- Problem -
The full listing must be reproduced exactly as given.

** Opening Data excerpts block **

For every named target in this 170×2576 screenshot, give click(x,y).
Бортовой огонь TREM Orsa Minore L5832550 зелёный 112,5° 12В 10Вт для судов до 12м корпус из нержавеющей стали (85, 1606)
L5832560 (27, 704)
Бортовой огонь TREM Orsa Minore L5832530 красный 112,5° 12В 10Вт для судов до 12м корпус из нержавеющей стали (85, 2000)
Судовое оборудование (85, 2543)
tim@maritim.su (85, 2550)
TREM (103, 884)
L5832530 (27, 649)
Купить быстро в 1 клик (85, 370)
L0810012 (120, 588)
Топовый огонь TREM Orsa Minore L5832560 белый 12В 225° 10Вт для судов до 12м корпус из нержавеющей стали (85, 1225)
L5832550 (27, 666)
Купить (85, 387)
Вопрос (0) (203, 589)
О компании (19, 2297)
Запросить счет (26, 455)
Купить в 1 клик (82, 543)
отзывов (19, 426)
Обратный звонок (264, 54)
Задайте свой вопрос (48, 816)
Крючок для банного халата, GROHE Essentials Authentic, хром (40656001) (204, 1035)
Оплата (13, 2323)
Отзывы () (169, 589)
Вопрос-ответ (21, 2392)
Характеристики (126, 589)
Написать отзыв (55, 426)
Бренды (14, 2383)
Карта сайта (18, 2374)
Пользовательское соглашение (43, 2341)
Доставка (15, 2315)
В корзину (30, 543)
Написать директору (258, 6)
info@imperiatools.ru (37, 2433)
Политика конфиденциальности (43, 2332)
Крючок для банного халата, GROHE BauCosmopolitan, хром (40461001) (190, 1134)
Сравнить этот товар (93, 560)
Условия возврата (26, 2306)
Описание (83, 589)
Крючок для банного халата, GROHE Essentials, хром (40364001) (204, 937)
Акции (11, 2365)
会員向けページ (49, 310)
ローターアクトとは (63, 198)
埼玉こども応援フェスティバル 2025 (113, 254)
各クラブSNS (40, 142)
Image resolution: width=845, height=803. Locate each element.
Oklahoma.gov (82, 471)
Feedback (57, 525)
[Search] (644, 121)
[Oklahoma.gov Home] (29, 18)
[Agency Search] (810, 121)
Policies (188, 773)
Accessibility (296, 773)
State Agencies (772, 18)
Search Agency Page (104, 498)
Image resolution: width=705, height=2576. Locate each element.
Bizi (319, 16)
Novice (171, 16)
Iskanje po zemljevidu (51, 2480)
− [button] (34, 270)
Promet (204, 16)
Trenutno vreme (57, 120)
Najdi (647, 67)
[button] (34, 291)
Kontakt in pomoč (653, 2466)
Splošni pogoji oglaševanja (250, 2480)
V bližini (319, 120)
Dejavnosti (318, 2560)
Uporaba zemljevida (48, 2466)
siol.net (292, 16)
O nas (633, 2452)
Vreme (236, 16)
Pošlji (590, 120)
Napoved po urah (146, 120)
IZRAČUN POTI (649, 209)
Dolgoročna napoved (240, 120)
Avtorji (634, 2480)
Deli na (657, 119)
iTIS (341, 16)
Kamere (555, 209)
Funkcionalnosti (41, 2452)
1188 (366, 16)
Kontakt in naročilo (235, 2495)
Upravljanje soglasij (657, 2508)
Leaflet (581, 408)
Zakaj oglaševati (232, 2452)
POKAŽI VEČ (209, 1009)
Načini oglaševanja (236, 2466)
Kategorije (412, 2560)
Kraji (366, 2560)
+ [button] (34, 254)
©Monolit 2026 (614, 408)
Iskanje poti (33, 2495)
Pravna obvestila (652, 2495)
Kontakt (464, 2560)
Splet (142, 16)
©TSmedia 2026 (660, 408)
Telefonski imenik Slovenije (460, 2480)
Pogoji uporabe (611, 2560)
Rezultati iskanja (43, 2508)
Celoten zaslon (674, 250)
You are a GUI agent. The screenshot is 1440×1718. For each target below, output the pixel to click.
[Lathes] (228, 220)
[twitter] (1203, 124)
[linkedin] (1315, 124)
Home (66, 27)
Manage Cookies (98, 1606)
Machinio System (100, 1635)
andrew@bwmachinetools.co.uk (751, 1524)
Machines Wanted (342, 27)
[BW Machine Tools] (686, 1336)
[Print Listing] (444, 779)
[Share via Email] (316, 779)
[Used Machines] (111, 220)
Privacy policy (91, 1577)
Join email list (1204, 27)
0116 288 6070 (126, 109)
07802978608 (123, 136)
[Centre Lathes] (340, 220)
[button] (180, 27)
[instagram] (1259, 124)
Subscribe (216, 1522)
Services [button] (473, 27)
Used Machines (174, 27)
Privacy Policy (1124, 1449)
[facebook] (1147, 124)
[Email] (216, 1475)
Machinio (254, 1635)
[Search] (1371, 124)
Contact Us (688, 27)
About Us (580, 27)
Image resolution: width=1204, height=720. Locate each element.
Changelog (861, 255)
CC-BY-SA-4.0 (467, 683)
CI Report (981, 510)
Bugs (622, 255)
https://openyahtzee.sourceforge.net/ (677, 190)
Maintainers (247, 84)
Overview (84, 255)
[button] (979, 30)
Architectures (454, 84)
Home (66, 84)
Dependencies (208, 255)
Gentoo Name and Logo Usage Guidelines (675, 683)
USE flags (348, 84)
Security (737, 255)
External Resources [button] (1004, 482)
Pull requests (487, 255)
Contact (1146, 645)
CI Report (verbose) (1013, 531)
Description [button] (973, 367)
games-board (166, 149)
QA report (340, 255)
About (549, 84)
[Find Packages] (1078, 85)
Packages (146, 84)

** Closing Data excerpts block **

- Task response -
For every named target in this 170×2576 screenshot, give click(x,y).
Бортовой огонь TREM Orsa Minore L5832550 зелёный 112,5° 12В 10Вт для судов до 12м корпус из нержавеющей стали (85, 1606)
L5832560 (27, 704)
Бортовой огонь TREM Orsa Minore L5832530 красный 112,5° 12В 10Вт для судов до 12м корпус из нержавеющей стали (85, 2000)
Судовое оборудование (85, 2543)
tim@maritim.su (85, 2550)
TREM (103, 884)
L5832530 (27, 649)
Купить быстро в 1 клик (85, 370)
L0810012 (120, 588)
Топовый огонь TREM Orsa Minore L5832560 белый 12В 225° 10Вт для судов до 12м корпус из нержавеющей стали (85, 1225)
L5832550 (27, 666)
Купить (85, 387)
Вопрос (0) (203, 589)
О компании (19, 2297)
Запросить счет (26, 455)
Купить в 1 клик (82, 543)
отзывов (19, 426)
Обратный звонок (264, 54)
Задайте свой вопрос (48, 816)
Крючок для банного халата, GROHE Essentials Authentic, хром (40656001) (204, 1035)
Оплата (13, 2323)
Отзывы () (169, 589)
Вопрос-ответ (21, 2392)
Характеристики (126, 589)
Написать отзыв (55, 426)
Бренды (14, 2383)
Карта сайта (18, 2374)
Пользовательское соглашение (43, 2341)
Доставка (15, 2315)
В корзину (30, 543)
Написать директору (258, 6)
info@imperiatools.ru (37, 2433)
Политика конфиденциальности (43, 2332)
Крючок для банного халата, GROHE BauCosmopolitan, хром (40461001) (190, 1134)
Сравнить этот товар (93, 560)
Условия возврата (26, 2306)
Описание (83, 589)
Крючок для банного халата, GROHE Essentials, хром (40364001) (204, 937)
Акции (11, 2365)
会員向けページ (49, 310)
ローターアクトとは (63, 198)
埼玉こども応援フェスティバル 2025 (113, 254)
各クラブSNS (40, 142)
Image resolution: width=845, height=803. Locate each element.
Oklahoma.gov (82, 471)
Feedback (57, 525)
[Search] (644, 121)
[Oklahoma.gov Home] (29, 18)
[Agency Search] (810, 121)
Policies (188, 773)
Accessibility (296, 773)
State Agencies (772, 18)
Search Agency Page (104, 498)
Image resolution: width=705, height=2576. Locate each element.
Bizi (319, 16)
Novice (171, 16)
Iskanje po zemljevidu (51, 2480)
− [button] (34, 270)
Promet (204, 16)
Trenutno vreme (57, 120)
Najdi (647, 67)
[button] (34, 291)
Kontakt in pomoč (653, 2466)
Splošni pogoji oglaševanja (250, 2480)
V bližini (319, 120)
Dejavnosti (318, 2560)
Uporaba zemljevida (48, 2466)
siol.net (292, 16)
O nas (633, 2452)
Vreme (236, 16)
Pošlji (590, 120)
Napoved po urah (146, 120)
IZRAČUN POTI (649, 209)
Dolgoročna napoved (240, 120)
Avtorji (634, 2480)
Deli na (657, 119)
iTIS (341, 16)
Kamere (555, 209)
Funkcionalnosti (41, 2452)
1188 (366, 16)
Kontakt in naročilo (235, 2495)
Upravljanje soglasij (657, 2508)
Leaflet (581, 408)
Zakaj oglaševati (232, 2452)
POKAŽI VEČ (209, 1009)
Načini oglaševanja (236, 2466)
Kategorije (412, 2560)
Kraji (366, 2560)
+ [button] (34, 254)
©Monolit 2026 (614, 408)
Iskanje poti (33, 2495)
Pravna obvestila (652, 2495)
Kontakt (464, 2560)
Splet (142, 16)
©TSmedia 2026 (660, 408)
Telefonski imenik Slovenije (460, 2480)
Pogoji uporabe (611, 2560)
Rezultati iskanja (43, 2508)
Celoten zaslon (674, 250)
You are a GUI agent. The screenshot is 1440×1718. For each target below, output the pixel to click.
[Lathes] (228, 220)
[twitter] (1203, 124)
[linkedin] (1315, 124)
Home (66, 27)
Manage Cookies (98, 1606)
Machinio System (100, 1635)
andrew@bwmachinetools.co.uk (751, 1524)
Machines Wanted (342, 27)
[BW Machine Tools] (686, 1336)
[Print Listing] (444, 779)
[Share via Email] (316, 779)
[Used Machines] (111, 220)
Privacy policy (91, 1577)
Join email list (1204, 27)
0116 288 6070 (126, 109)
07802978608 (123, 136)
[Centre Lathes] (340, 220)
[button] (180, 27)
[instagram] (1259, 124)
Subscribe (216, 1522)
Services [button] (473, 27)
Used Machines (174, 27)
Privacy Policy (1124, 1449)
[facebook] (1147, 124)
[Email] (216, 1475)
Machinio (254, 1635)
[Search] (1371, 124)
Contact Us (688, 27)
About Us (580, 27)
Image resolution: width=1204, height=720. Locate each element.
Changelog (861, 255)
CC-BY-SA-4.0 (467, 683)
CI Report (981, 510)
Bugs (622, 255)
https://openyahtzee.sourceforge.net/ (677, 190)
Maintainers (247, 84)
Overview (84, 255)
[button] (979, 30)
Architectures (454, 84)
Home (66, 84)
Dependencies (208, 255)
Gentoo Name and Logo Usage Guidelines (675, 683)
USE flags (348, 84)
Security (737, 255)
External Resources [button] (1004, 482)
Pull requests (487, 255)
Contact (1146, 645)
CI Report (verbose) (1013, 531)
Description [button] (973, 367)
games-board (166, 149)
QA report (340, 255)
About (549, 84)
[Find Packages] (1078, 85)
Packages (146, 84)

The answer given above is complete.